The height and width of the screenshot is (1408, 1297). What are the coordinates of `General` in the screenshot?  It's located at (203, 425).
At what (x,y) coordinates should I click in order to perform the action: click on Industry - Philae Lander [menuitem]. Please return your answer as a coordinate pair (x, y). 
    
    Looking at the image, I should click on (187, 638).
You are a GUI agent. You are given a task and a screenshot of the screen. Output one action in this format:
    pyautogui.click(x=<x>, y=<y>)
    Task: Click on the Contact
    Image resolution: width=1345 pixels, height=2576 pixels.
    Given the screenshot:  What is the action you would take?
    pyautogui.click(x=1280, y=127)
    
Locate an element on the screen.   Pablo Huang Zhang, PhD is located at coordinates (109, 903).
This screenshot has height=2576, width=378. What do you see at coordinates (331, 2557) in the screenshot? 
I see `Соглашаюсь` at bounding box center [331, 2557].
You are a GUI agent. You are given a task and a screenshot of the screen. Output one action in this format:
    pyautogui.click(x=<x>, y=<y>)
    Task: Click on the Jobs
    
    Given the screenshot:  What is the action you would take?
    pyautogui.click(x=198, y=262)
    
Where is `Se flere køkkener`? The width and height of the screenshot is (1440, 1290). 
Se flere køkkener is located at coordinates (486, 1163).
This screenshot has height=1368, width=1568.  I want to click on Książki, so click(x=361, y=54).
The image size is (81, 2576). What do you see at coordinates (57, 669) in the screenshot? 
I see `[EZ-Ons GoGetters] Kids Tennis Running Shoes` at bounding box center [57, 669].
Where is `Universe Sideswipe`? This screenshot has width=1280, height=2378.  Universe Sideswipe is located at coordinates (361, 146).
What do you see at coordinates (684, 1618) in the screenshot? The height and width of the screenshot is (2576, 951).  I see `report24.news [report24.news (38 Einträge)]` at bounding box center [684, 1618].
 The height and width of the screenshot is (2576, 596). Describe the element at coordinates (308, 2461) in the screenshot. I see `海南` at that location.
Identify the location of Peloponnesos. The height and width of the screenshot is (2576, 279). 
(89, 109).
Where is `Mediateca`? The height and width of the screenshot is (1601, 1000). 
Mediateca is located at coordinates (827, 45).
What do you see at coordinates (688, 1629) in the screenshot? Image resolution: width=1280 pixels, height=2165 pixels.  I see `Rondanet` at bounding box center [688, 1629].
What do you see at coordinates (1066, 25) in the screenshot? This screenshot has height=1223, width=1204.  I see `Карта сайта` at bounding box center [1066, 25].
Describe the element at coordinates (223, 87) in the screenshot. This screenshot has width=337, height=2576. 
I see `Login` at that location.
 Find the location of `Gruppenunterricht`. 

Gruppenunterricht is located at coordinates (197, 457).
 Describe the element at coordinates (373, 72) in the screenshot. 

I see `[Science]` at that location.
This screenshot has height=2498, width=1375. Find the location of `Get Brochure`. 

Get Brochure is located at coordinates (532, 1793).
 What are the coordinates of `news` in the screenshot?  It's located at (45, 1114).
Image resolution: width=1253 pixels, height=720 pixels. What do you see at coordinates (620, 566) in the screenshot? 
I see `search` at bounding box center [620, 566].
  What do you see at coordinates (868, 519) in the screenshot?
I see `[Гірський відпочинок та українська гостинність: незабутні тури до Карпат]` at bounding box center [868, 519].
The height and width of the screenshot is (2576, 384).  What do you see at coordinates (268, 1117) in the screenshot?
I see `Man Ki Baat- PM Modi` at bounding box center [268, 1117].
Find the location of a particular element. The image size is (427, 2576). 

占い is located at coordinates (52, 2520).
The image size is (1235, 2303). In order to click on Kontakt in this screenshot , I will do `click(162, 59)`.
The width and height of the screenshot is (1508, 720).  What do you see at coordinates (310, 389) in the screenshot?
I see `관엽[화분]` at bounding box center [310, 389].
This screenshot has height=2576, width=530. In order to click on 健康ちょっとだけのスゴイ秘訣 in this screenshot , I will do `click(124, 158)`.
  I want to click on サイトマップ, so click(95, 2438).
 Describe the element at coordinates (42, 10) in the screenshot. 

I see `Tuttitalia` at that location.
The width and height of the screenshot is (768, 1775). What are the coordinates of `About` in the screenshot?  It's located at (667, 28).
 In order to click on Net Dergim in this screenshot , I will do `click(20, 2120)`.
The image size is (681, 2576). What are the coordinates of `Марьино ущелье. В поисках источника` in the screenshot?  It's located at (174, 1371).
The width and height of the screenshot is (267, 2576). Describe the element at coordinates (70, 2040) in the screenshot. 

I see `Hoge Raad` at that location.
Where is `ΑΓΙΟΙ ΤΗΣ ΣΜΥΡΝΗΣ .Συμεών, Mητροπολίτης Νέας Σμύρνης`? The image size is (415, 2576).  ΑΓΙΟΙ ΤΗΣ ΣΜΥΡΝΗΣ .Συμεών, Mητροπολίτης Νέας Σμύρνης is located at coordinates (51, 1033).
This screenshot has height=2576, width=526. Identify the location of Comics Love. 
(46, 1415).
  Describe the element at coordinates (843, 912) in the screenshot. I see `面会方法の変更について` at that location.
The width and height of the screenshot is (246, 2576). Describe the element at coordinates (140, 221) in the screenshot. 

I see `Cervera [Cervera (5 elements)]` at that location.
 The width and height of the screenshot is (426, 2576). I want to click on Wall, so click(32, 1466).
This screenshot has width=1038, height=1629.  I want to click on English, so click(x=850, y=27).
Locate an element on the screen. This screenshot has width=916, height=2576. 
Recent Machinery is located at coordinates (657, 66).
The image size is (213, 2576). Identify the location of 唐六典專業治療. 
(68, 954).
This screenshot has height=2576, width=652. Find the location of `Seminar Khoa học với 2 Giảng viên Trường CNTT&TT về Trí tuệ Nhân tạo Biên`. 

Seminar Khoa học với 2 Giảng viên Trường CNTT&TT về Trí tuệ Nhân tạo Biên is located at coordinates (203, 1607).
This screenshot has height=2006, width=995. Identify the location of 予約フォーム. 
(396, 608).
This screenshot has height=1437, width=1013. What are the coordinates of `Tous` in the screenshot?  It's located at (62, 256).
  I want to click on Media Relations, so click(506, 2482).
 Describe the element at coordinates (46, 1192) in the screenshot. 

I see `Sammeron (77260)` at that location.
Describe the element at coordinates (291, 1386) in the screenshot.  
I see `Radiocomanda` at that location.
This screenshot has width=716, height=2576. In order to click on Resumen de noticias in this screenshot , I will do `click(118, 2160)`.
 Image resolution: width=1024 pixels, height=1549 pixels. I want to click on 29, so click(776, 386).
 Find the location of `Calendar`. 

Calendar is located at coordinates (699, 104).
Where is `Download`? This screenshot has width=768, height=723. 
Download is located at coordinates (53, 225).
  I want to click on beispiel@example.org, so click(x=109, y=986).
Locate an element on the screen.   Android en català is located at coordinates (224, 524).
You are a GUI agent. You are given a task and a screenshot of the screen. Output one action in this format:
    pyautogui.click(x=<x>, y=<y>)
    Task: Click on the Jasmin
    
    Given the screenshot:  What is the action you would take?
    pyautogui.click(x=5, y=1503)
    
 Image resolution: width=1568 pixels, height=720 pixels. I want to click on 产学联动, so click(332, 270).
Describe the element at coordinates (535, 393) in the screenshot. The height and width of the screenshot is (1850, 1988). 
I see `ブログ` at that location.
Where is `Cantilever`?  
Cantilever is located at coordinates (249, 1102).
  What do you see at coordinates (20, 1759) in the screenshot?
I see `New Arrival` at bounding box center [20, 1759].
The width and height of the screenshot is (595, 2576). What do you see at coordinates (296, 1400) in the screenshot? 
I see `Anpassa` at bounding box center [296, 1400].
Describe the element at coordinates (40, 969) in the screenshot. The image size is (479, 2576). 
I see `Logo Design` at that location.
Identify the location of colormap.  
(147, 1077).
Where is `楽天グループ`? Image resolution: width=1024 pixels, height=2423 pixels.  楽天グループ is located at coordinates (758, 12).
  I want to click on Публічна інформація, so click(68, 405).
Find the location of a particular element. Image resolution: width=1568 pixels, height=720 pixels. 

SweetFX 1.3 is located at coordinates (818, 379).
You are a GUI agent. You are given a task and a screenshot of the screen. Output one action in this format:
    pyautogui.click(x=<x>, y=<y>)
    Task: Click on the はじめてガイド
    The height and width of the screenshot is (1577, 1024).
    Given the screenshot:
::::
§ **Assignment**:
Please, from the material above, copy only the lines from the line with "is (1440, 1290)." up to and including the line with "This screenshot has height=1368, width=1568.", exactly as written.

§ **Response to the task**:
Where is `Se flere køkkener`? The width and height of the screenshot is (1440, 1290). 
Se flere køkkener is located at coordinates (486, 1163).
This screenshot has height=1368, width=1568.  I want to click on Książki, so click(x=361, y=54).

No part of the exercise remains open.